Deriving risk map for full historical period
Time Taken: 00:02:06

3 Parallel computing

We use parallel computing using several CPUs. We set parallel argument to True in the call to makemap() function and set ncpu to mp.cpu_count() to use the maximum number of available CPUs (here 8).

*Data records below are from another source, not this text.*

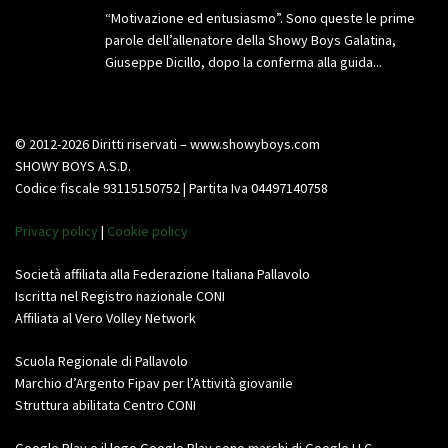
“Motivazione ed entusiasmo”. Sono queste le prime
parole dell’allenatore della Showy Boys Galatina,
Giuseppe Dicillo, dopo la conferma alla guida...
© 2012-2026 Diritti riservati – www.showyboys.com
SHOWY BOYS A.S.D.
Codice fiscale 93115150752 | Partita Iva 04497140758
Privacy policy
|
Cookie policy
Società affiliata alla Federazione Italiana Pallavolo
Iscritta nel Registro nazionale CONI
Affiliata al Vero Volley Network
Scuola Regionale di Pallavolo
Marchio d’Argento Fipav per l’Attività giovanile
Struttura abilitata Centro CONI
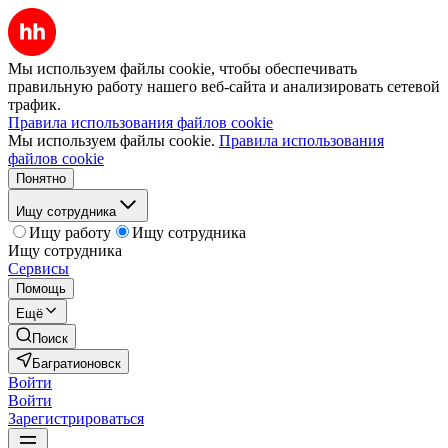
Мы используем файлы cookie, чтобы обеспечивать
правильную работу нашего веб-сайта и анализировать сетевой
трафик.
Правила использования файлов cookie
Мы используем файлы cookie.
Правила использования
файлов cookie
Понятно
Ищу сотрудника
Ищу работу
Ищу сотрудника
Ищу сотрудника
Сервисы
Помощь
Ещё
Поиск
Багратионовск
Войти
Войти
Зарегистрироваться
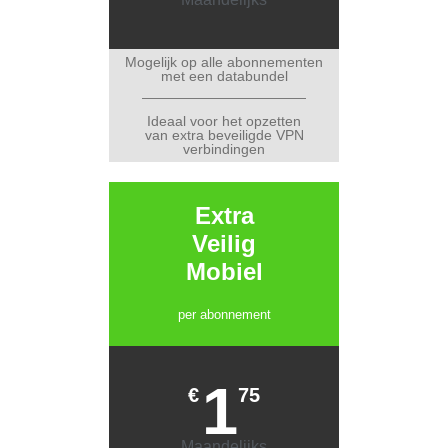
Mogelijk op alle abonnementen
met een databundel
Ideaal voor het opzetten
van extra beveiligde VPN
verbindingen
Extra
Veilig
Mobiel
per abonnement
1
€
75
Maandelijks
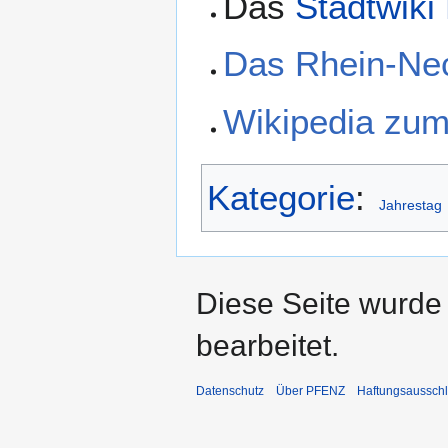
Das
Stadtwiki
Das Rhein-Nec
Wikipedia zum
Kategorie
:
Jahrestag
Diese Seite wurde
bearbeitet.
Datenschutz
Über PFENZ
Haftungsaussch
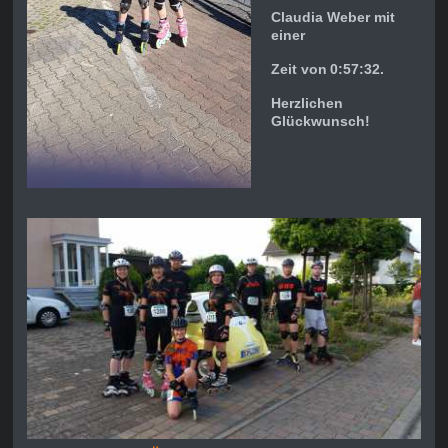
Claudia Weber mit
einer
Zeit von
0:57:32.
Herzlichen
Glückwunsch!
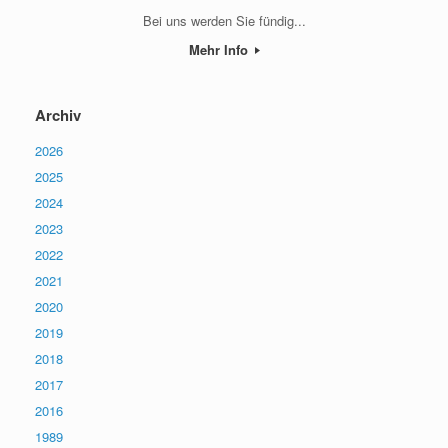
Bei uns werden Sie fündig...
Mehr Info
Archiv
2026
2025
2024
2023
2022
2021
2020
2019
2018
2017
2016
1989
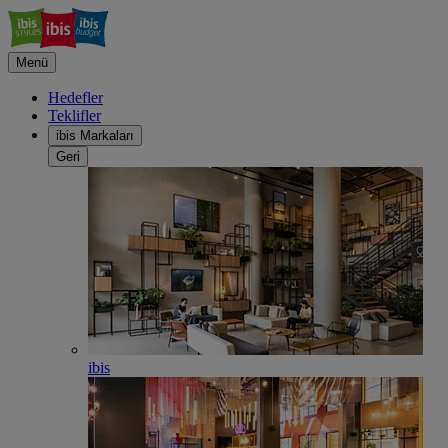
Menü
Hedefler
Teklifler
ibis Markaları
Geri
ibis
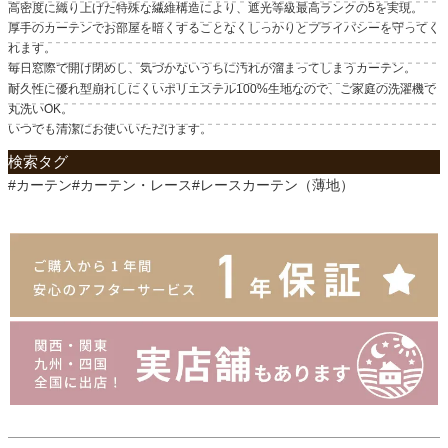
高密度に織り上げた特殊な繊維構造により、遮光等級最高ランクの5を実現。
厚手のカーテンでお部屋を暗くすることなくしっかりとプライバシーを守ってく
れます。
毎日窓際で開け閉めし、気づかないうちに汚れが溜まってしまうカーテン。
耐久性に優れ型崩れしにくいポリエステル100%生地なので、ご家庭の洗濯機で
丸洗いOK。
いつでも清潔にお使いいただけます。
検索タグ
#カーテン#カーテン・レース#レースカーテン（薄地）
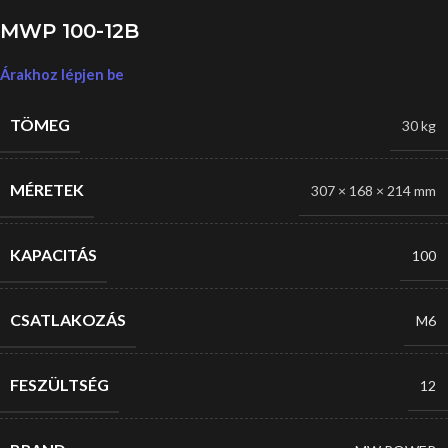
MWP 100-12B
Árakhoz lépjen be
TÖMEG
30 kg
MÉRETEK
307 × 168 × 214 mm
KAPACITÁS
100
CSATLAKOZÁS
M6
FESZÜLTSÉG
12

When using parallel computing, one CPU is used for each window size.

ncpu = mp.cpu_count()
print(f"Number of CPUs to use: {ncpu}.")
Number of CPUs to use: 8.
start_time = time.time()
results_makemap = rmj.makemap(
    fcc_file=fcc_file,
    time_interval=[10, 10],
    output_dir=out_dir,
    clean=False,
    dist_bins=np.arange(0, 1080, step=30),
    win_sizes=np.arange(5, 48, 6),
    ncat=30,
    parallel=True,
    ncpu=ncpu,
    methods=["Equal Interval", "Equal Area"],
    csize=40,
    no_quantity_error=True,
    figsize=(6.4, 4.8),
    dpi=100,
    blk_rows=128,
    verbose=True)
sec_par = time.time() - start_time
print('Time Taken:', time.strftime("%H:%M:%S",time.gmtime(sec_par)))
Model calibration and validation
.. Model 0: window size = 5, slicing method = ei.
.. Model 2: window size = 11, slicing method = ei.
.. Model 6: window size = 23, slicing method = ei.
.. Model 4: window size = 17, slicing method = ei.
.. Model 12: window size = 41, slicing method = ei.
.. Model 8: window size = 29, slicing method = ei.
.. Model 14: window size = 47, slicing method = ei.
.. Model 10: window size = 35, slicing method = ei.
.. Model 1: window size = 5, slicing method = ea.
.. Model 3: window size = 11, slicing method = ea.
.. Model 7: window size = 23, slicing method = ea.
.. Model 15: window size = 47, slicing method = ea.
.. Model 5: window size = 17, slicing method = ea.
.. Model 13: window size = 41, slicing method = ea.
.. Model 9: window size = 29, slicing method = ea.
.. Model 11: window size = 35, slicing method = ea.
Deriving risk map for full historical period
Time Taken: 00:00:45

4 Results

Sequential computing took 02m 06s against 45s for parallel computing with 8 CPUs when considering 8 window sizes.